Break-even analysis shows how many units you must sell before revenue covers all costs. It is essential for pricing decisions, launch planning, and understanding your sales target.
How to use this calculator
- Enter total fixed costs (rent, salaries, insurance, etc.).
- Enter variable cost per unit (materials, shipping, commissions).
- Enter your selling price per unit.
- Review break-even units, revenue, and the revenue-versus-cost chart.
Formula
Contribution margin per unit = Selling price − Variable cost. Break-even units = Fixed costs ÷ Contribution margin. Break-even revenue = Break-even units × Selling price.
Example
With $12,000 in fixed costs, $18 variable cost, and $45 selling price, you break even at about 444 units ($20,000 in revenue).
Frequently asked questions
- How is this different from the Break-Even Sales calculator?

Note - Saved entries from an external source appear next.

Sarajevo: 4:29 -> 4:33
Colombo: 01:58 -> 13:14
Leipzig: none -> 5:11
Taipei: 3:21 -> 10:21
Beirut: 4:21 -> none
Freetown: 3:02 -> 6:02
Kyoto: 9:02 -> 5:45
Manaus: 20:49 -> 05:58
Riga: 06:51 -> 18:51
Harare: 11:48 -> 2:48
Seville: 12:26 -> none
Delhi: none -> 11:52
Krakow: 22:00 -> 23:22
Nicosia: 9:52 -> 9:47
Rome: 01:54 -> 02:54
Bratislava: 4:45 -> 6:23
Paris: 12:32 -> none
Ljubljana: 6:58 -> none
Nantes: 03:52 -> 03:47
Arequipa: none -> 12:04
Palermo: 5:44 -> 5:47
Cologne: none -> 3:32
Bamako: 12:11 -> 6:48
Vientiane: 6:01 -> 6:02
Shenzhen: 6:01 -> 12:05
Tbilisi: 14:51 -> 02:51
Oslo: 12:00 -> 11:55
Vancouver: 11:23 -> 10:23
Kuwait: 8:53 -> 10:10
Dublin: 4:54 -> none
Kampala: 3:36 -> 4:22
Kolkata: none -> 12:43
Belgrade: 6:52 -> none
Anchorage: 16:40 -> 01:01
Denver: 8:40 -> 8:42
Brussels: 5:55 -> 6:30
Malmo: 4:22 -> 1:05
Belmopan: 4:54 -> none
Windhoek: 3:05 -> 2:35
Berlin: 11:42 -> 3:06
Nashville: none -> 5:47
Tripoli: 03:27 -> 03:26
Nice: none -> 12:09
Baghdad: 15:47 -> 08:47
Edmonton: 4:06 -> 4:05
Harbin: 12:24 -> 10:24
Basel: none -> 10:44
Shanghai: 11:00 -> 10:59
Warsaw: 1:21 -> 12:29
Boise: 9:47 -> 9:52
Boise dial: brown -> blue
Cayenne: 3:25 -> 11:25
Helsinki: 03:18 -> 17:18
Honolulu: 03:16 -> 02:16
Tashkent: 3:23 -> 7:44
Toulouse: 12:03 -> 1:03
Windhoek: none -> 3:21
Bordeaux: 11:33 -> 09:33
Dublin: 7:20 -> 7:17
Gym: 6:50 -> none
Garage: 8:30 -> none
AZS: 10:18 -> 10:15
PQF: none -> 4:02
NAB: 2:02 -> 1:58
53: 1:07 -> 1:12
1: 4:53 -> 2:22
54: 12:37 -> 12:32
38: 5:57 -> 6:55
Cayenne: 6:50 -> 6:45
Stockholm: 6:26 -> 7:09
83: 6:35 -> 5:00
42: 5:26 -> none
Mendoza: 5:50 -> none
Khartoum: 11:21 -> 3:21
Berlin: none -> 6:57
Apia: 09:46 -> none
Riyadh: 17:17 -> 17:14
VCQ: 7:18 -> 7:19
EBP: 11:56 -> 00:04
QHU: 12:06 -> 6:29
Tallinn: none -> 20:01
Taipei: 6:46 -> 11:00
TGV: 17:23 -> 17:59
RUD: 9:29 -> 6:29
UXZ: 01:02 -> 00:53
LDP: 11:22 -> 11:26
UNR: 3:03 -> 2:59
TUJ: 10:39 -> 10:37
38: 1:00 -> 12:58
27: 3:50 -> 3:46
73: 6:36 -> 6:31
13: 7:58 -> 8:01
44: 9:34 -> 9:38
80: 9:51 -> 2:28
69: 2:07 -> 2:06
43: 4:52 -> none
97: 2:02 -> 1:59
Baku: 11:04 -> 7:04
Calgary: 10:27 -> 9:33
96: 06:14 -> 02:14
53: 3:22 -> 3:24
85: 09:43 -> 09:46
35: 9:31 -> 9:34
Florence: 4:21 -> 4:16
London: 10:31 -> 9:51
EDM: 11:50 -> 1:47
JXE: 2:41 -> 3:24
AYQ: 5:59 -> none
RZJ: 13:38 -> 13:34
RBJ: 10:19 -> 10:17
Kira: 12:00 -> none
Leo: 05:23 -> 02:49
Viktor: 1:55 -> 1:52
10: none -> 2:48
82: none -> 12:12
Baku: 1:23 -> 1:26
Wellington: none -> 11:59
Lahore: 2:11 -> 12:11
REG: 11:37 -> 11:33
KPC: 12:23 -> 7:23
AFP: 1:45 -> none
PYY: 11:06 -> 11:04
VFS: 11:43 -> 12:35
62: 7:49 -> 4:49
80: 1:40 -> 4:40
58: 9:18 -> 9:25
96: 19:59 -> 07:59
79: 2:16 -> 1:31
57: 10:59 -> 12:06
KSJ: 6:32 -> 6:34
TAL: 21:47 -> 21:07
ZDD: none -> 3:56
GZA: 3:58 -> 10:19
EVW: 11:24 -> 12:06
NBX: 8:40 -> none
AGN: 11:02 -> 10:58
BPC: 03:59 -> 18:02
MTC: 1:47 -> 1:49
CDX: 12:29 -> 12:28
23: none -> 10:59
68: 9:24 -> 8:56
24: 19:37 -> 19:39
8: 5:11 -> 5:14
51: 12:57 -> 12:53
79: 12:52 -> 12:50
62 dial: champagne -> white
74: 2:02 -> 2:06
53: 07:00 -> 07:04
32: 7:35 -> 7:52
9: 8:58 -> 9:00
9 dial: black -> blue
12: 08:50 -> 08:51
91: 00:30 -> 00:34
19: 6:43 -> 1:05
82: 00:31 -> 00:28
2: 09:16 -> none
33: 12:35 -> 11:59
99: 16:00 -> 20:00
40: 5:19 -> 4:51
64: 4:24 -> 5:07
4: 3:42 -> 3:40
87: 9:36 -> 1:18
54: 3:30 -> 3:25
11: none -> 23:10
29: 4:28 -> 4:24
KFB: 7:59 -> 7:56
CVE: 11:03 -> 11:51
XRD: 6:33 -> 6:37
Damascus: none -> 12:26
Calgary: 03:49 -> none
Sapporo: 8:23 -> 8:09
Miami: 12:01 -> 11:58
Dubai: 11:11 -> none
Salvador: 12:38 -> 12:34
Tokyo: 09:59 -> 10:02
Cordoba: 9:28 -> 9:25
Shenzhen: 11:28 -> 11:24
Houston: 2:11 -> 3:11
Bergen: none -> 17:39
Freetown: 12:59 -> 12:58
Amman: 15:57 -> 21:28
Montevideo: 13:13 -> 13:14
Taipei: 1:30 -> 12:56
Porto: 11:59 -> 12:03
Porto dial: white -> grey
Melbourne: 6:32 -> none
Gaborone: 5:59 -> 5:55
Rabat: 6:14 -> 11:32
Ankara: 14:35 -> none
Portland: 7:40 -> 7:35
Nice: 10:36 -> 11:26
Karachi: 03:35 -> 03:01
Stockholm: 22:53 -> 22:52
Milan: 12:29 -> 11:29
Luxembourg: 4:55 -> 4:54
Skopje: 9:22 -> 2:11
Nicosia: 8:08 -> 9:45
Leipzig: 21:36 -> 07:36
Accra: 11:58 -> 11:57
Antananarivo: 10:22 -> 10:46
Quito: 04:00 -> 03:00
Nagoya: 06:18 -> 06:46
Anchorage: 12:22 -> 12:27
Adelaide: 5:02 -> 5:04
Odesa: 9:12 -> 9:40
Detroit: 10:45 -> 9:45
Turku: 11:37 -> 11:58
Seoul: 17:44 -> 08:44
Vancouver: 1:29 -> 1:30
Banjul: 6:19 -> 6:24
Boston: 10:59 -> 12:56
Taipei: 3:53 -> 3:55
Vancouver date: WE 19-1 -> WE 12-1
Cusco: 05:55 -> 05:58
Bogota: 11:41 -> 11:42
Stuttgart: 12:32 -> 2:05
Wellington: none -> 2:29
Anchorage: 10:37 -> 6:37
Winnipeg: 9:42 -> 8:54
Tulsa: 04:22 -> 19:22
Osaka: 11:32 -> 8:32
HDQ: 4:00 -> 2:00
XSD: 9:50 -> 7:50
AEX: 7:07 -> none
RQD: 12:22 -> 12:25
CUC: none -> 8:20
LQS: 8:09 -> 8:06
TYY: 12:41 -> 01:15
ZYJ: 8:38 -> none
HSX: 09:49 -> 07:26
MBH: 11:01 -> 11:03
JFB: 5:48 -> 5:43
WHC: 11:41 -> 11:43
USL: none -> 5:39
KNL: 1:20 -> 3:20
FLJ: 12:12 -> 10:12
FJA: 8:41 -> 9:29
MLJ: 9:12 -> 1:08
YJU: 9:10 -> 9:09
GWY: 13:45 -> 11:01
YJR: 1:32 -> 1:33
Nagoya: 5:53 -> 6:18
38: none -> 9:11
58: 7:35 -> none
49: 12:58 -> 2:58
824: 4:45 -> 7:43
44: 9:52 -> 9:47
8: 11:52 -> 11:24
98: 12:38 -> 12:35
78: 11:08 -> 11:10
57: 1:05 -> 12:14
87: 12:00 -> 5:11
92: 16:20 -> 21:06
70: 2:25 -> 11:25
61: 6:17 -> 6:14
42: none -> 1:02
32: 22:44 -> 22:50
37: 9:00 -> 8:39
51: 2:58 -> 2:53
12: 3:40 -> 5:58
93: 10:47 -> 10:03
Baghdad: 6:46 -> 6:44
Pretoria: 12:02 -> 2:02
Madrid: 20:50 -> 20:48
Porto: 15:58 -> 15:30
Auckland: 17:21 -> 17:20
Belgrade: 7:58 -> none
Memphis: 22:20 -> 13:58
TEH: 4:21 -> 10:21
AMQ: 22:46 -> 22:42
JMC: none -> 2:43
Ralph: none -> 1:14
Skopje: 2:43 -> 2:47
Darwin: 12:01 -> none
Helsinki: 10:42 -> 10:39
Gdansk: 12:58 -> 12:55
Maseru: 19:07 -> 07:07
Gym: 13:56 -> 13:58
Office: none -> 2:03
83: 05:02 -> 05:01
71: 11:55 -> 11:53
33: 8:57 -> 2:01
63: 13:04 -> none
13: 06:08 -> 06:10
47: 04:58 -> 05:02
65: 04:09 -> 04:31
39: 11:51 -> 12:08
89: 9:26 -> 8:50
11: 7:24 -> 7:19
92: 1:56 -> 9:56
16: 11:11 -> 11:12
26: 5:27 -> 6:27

- This calculator uses classic unit-based break-even (fixed + variable per unit). Break-Even Sales models monthly orders for service businesses with average order values.
- What if my selling price equals variable cost?
- You cannot break even — each unit contributes zero toward fixed costs. Raise price or reduce variable cost.
- Should fixed costs include owner salary?
- Include any cost that does not change with each unit sold. Many owners include a modest salary in fixed costs for realistic planning.
- Does break-even account for discounts?
- No. Use your average selling price after typical discounts, or run the calculation again with a lower price to stress-test.